(Beginning of Dataset)
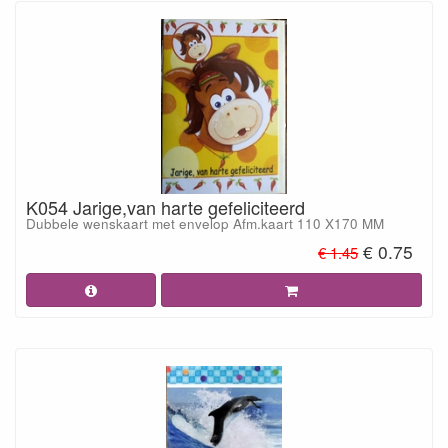
K054 Jarige,van harte gefeliciteerd
Dubbele wenskaart met envelop Afm.kaart 110 X170 MM
€ 0.75
€ 1.45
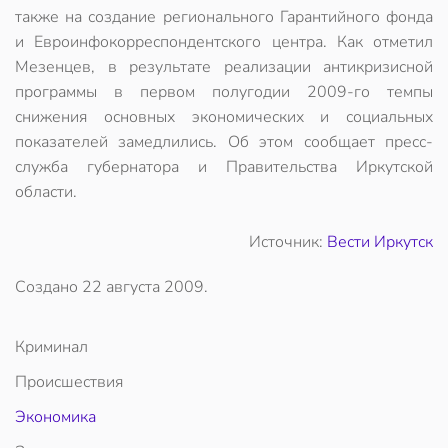
также на создание регионального Гарантийного фонда
и Евроинфокорреспондентского центра. Как отметил
Мезенцев, в результате реализации антикризисной
программы в первом полугодии 2009-го темпы
снижения основных экономических и социальных
показателей замедлились. Об этом сообщает пресс-
служба губернатора и Правительства Иркутской
области.
Источник:
Вести Иркутск
Создано
22 августа 2009
.
Криминал
Происшествия
Экономика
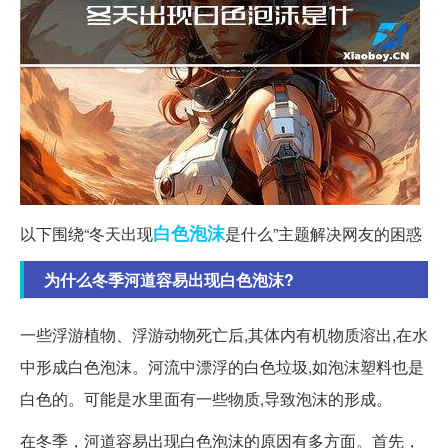
白色
泡沫
以下围绕“冬天出现
是什么”主题解决网友的困惑
为什么冬季河道容易出现白色泡沫?
一些浮游植物、浮游动物死亡后,其体内有机物质溶出,在水
中形成白色泡沫。河流中漂浮的白色垃圾,如泡沫塑料也是
白色的。可能是水里面有一些物质,导致泡沫的形成。
在冬季，河道容易出现白色泡沫的原因有多方面。首先，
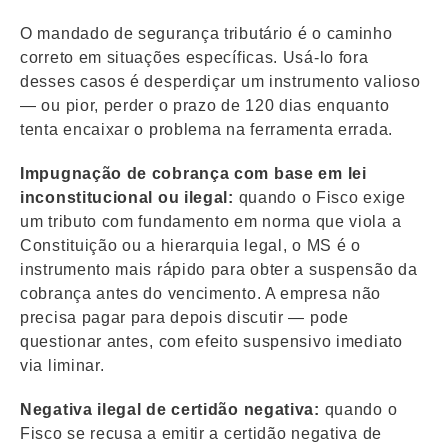
O mandado de segurança tributário é o caminho
correto em situações específicas. Usá-lo fora
desses casos é desperdiçar um instrumento valioso
— ou pior, perder o prazo de 120 dias enquanto
tenta encaixar o problema na ferramenta errada.
Impugnação de cobrança com base em lei
inconstitucional ou ilegal:
quando o Fisco exige
um tributo com fundamento em norma que viola a
Constituição ou a hierarquia legal, o MS é o
instrumento mais rápido para obter a suspensão da
cobrança antes do vencimento. A empresa não
precisa pagar para depois discutir — pode
questionar antes, com efeito suspensivo imediato
via liminar.
Negativa ilegal de certidão negativa:
quando o
Fisco se recusa a emitir a certidão negativa de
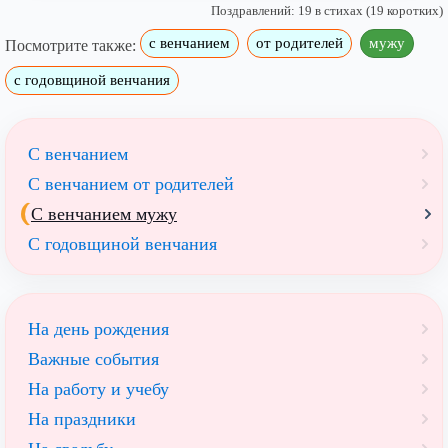
Поздравлений: 19 в стихах (19 коротких)
с венчанием
от родителей
мужу
Посмотрите также:
с годовщиной венчания
С венчанием
С венчанием от родителей
С венчанием мужу
С годовщиной венчания
На день рождения
Важные события
На работу и учебу
На праздники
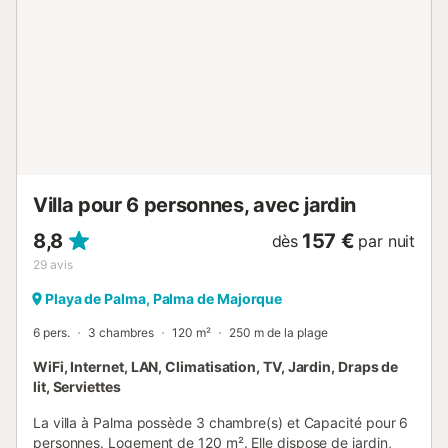
un accès Wi-Fi gratuit. Important : L'appartement se
trouve au premier étage sans ascenseur, bien qu'il y ait
peu de marches pour y accéder. Emplacement – Quartier
de Sa Gerreria L'appartement est situé à Sa Gerreria, l'un
des quartiers les plus typiques de Palma, connu pour son
ambiance authentique, ses bars, ses restaurants, ses
boutiques et son art urbain. L'emplacement est idéal pour
explorer la ville à pied : À 250 m de la Plaça de ...
Villa pour 6 personnes, avec jardin
8,8
157 €
dès
par nuit
29
avis
Playa de Palma, Palma de Majorque
6 pers.
3 chambres
120 m²
250 m de la plage
WiFi, Internet, LAN, Climatisation, TV, Jardin, Draps de
lit, Serviettes
La villa à Palma possède 3 chambre(s) et Capacité pour 6
personnes. Logement de 120 m². Elle dispose de jardin,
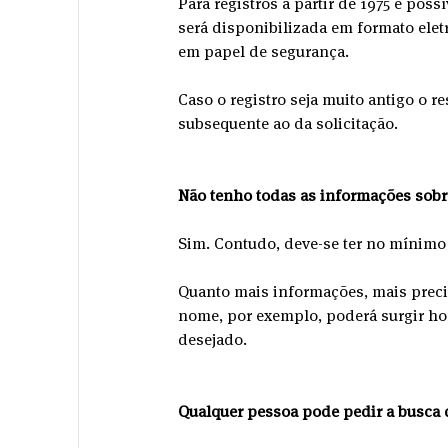
Para registros a partir de 1975 é possí
será disponibilizada em formato eletr
em papel de segurança.
Caso o registro seja muito antigo o re
subsequente ao da solicitação.
Não tenho todas as informações sobr
Sim. Contudo, deve-se ter no mínimo
Quanto mais informações, mais preci
nome, por exemplo, poderá surgir hom
desejado.
Qualquer pessoa pode pedir a busca 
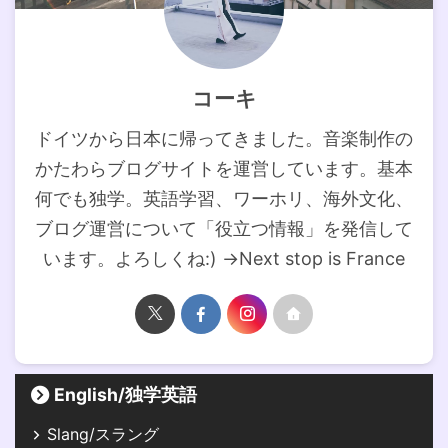
コーキ
ドイツから日本に帰ってきました。音楽制作の
かたわらブログサイトを運営しています。基本
何でも独学。英語学習、ワーホリ、海外文化、
ブログ運営について「役立つ情報」を発信して
います。よろしくね:) →Next stop is France
English/独学英語
Slang/スラング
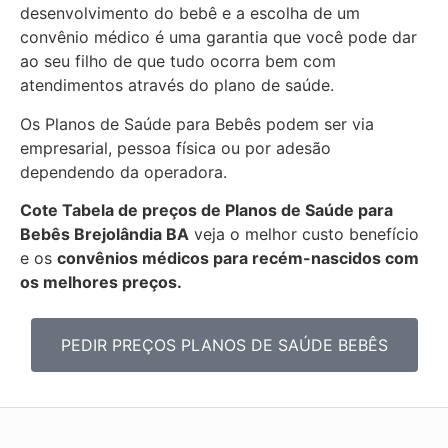
desenvolvimento do bebê e a escolha de um
convênio médico é uma garantia que você pode dar
ao seu filho de que tudo ocorra bem com
atendimentos através do plano de saúde.
Os Planos de Saúde para Bebês podem ser via
empresarial, pessoa física ou por adesão
dependendo da operadora.
Cote Tabela de preços de Planos de Saúde para
Bebês
Brejolândia BA
veja o melhor custo benefício
e os
convênios médicos para recém-nascidos com
os melhores preços.
PEDIR PREÇOS PLANOS DE SAÚDE BEBÊS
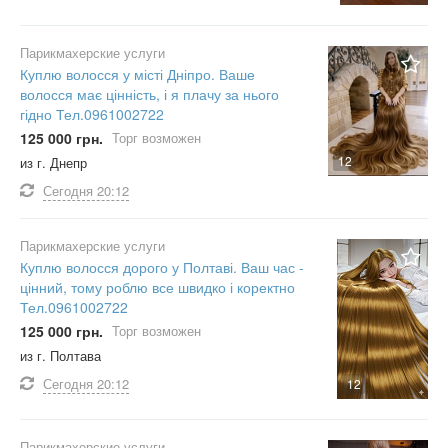
Парикмахерские услуги
Куплю волосся у місті Дніпро. Ваше
волосся має цінність, і я плачу за нього
гідно Тел.0961002722
125 000 грн.
Торг возможен
12
из г. Днепр
Сегодня
20:12
Парикмахерские услуги
Куплю волосся дорого у Полтаві. Ваш час -
цінний, тому роблю все швидко і коректно
Тел.0961002722
125 000 грн.
Торг возможен
из г. Полтава
Сегодня
20:12
12
Парикмахерские услуги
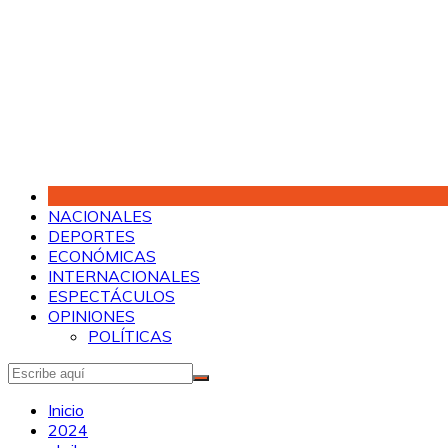
Saltar
al
contenido
NACIONALES
DEPORTES
ECONÓMICAS
INTERNACIONALES
ESPECTÁCULOS
OPINIONES
POLÍTICAS
Inicio
2024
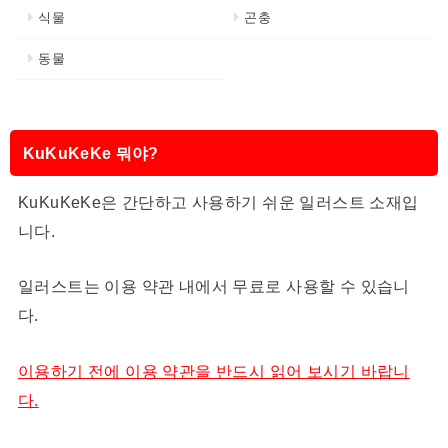
식물
곤충
동물
KuKuKeKe 뭐야?
KuKuKeKe은 간단하고 사용하기 쉬운 일러스트 소재입
니다.
일러스트는 이용 약관 내에서 무료로 사용할 수 있습니
다.
이용하기 전에 이용 약관을 반드시 읽어 보시기 바랍니
다.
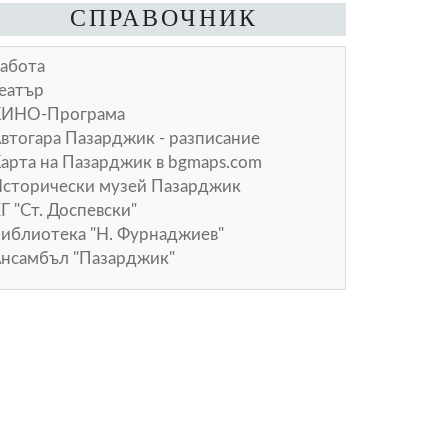
СПРАВОЧНИК
абота
еатър
КИНО-Програма
втогара Пазарджик - разписание
арта на Пазарджик в
bgmaps.com
сторически музей Пазарджик
Г "Ст. Доспевски"
иблиотека "Н. Фурнаджиев"
нсамбъл "Пазарджик"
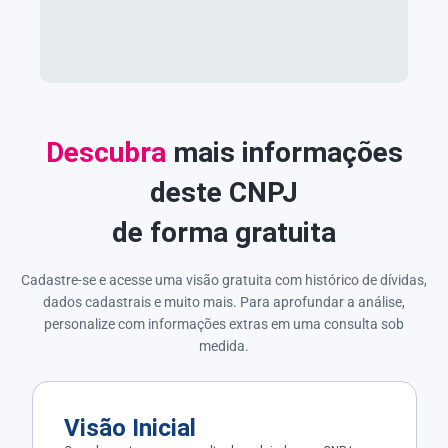
Descubra
mais informações
deste CNPJ
de forma gratuita
Cadastre-se e acesse uma visão gratuita com histórico de dívidas,
dados cadastrais e muito mais. Para aprofundar a análise,
personalize com informações extras em uma consulta sob
medida.
Visão Inicial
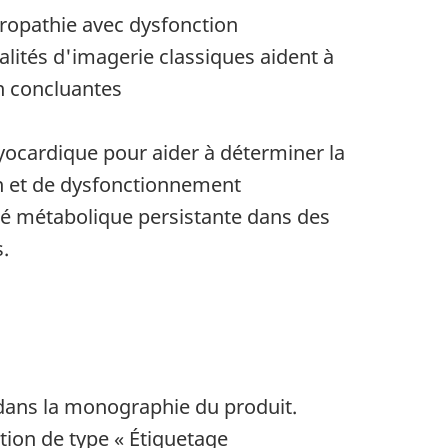
aropathie avec dysfonction
alités d'imagerie classiques aident à
n concluantes
yocardique pour aider à déterminer la
on et de dysfonctionnement
té métabolique persistante dans des
.
 dans la monographie du produit.
tion de type « Étiquetage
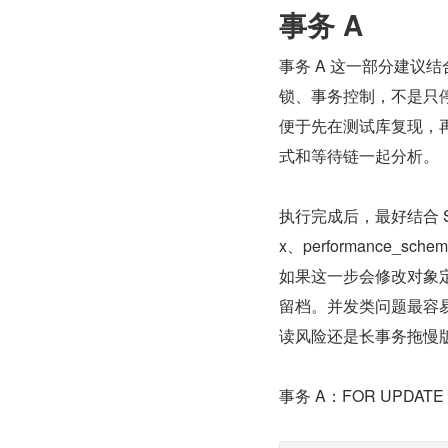
事务 A
事务 A 这一部分建议结
锁、事务控制，不是只停
便于先在测试库复现，
式和等待链一起分析。
执行完成后，最好结合 SHOW E
x、performance_
如果这一步会修改对象
留档。并发类问题最容
读风险还是长事务拖慢
事务 A：FOR UPDATE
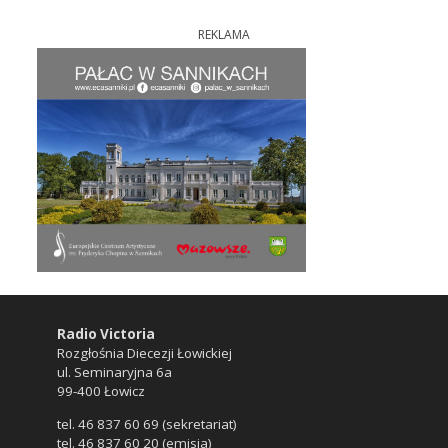
REKLAMA
Radio Victoria
Rozgłośnia Diecezji Łowickiej
ul. Seminaryjna 6a
99-400 Łowicz
tel. 46 837 60 69 (sekretariat)
tel. 46 837 60 20 (emisja)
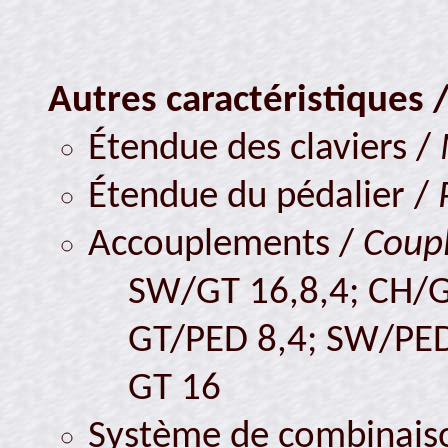
Autres caractéristiques 
Étendue des claviers /
Étendue du pédalier /
Accouplements /
Coupl
SW/GT 16,8,4; CH/G
GT/PED 8,4; SW/PE
GT 16
Système de combinaiso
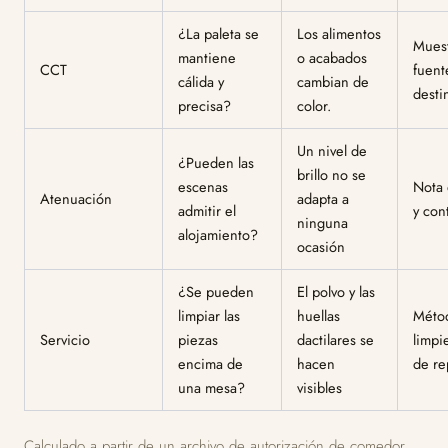
¿La paleta se
Los alimentos
Muest
mantiene
o acabados
CCT
fuent
cálida y
cambian de
desti
precisa?
color.
Un nivel de
¿Pueden las
brillo no se
escenas
Nota 
Atenuación
adapta a
admitir el
y cont
ninguna
alojamiento?
ocasión
¿Se pueden
El polvo y las
limpiar las
huellas
Méto
Servicio
piezas
dactilares se
limpie
encima de
hacen
de re
una mesa?
visibles
Calculado a partir de un archivo de autorización de comedor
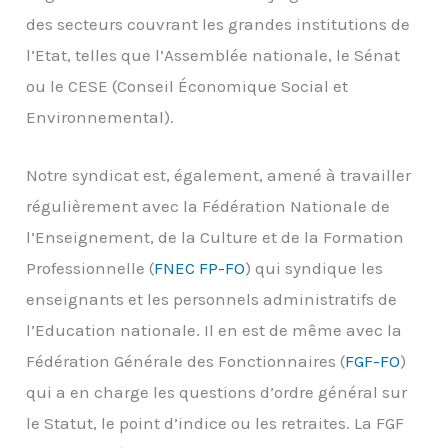
des secteurs couvrant les grandes institutions de
l’Etat, telles que l’Assemblée nationale, le Sénat
ou le CESE (Conseil Économique Social et
Environnemental).
Notre syndicat est, également, amené à travailler
régulièrement avec la Fédération Nationale de
l’Enseignement, de la Culture et de la Formation
Professionnelle (
FNEC FP-FO
) qui syndique les
enseignants et les personnels administratifs de
l’Education nationale. Il en est de même avec la
Fédération Générale des Fonctionnaires (
FGF-FO
)
qui a en charge les questions d’ordre général sur
le Statut, le point d’indice ou les retraites. La FGF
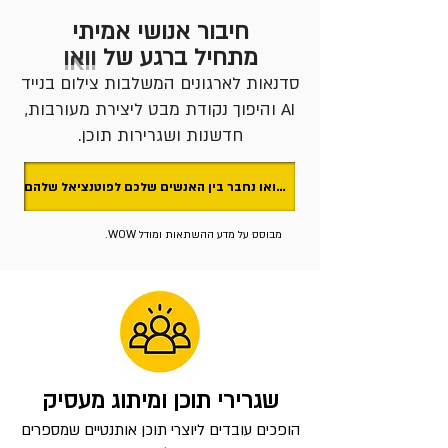
חיבור אנושי אמיתי
מתחיל ברגע של
וואו
סדנאות לארגונים המשלבות צילום בנייד
AI והיפוך נקודת מבט ליצירת מעורבות,
חדשנות ושגרירות תוכן.
בואו נחבר בין האנשים שלכם לפוטנציאל שלהם 🙃
מבוסס על מדע ההשתאות ומודל WOW.
שגרירי תוכן ומיתוג מעסיק
הופכים עובדים ליוצרי תוכן אותנטיים שמספרים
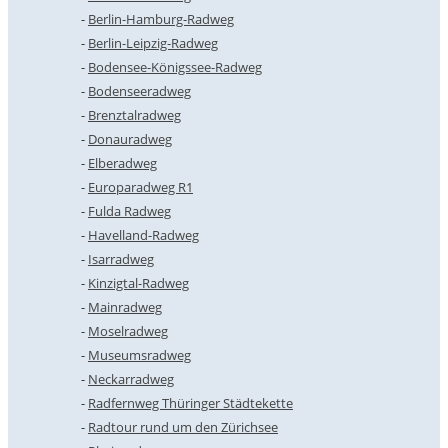
Berlin-Hamburg-Radweg
Berlin-Leipzig-Radweg
Bodensee-Königssee-Radweg
Bodenseeradweg
Brenztalradweg
Donauradweg
Elberadweg
Europaradweg R1
Fulda Radweg
Havelland-Radweg
Isarradweg
Kinzigtal-Radweg
Mainradweg
Moselradweg
Museumsradweg
Neckarradweg
Radfernweg Thüringer Städtekette
Radtour rund um den Zürichsee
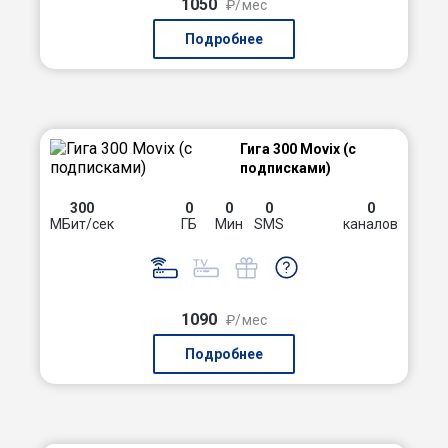
1050
₽/мес
Подробнее
Гига 300 Movix (с
подписками)
300
0
0
0
0
МБит/сек
ГБ
Мин
SMS
каналов
1090
₽/мес
Подробнее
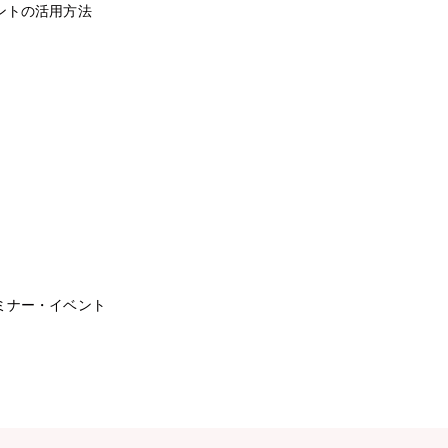
ントの活用方法
ミナー・イベント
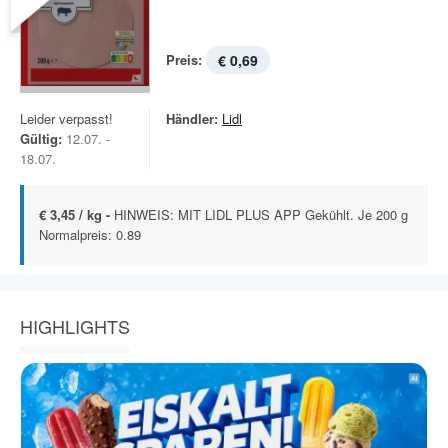
Preis:
€ 0,69
Leider verpasst!
Händler:
Lidl
Gültig:
12.07. -
18.07.
€ 3,45 / kg -
HINWEIS: MIT LIDL PLUS APP Gekühlt. Je 200 g
Normalpreis: 0.89
HIGHLIGHTS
(End of Dataset)
Lines from the one with "Neckarradweg" through the final line of the records are the whole answer; print them exactly, minus any pictures.

Neckarradweg
Radfernweg Thüringer Städtekette
Radtour rund um den Zürichsee
1050
₽/мес
Подробнее
Гига 300 Movix (с
подписками)
300
0
0
0
0
МБит/сек
ГБ
Мин
SMS
каналов
1090
₽/мес
Подробнее
ントの活用方法
ミナー・イベント
Preis:
€ 0,69
Leider verpasst!
Händler:
Lidl
Gültig:
12.07. -
18.07.
€ 3,45 / kg -
HINWEIS: MIT LIDL PLUS APP Gekühlt. Je 200 g
Normalpreis: 0.89
HIGHLIGHTS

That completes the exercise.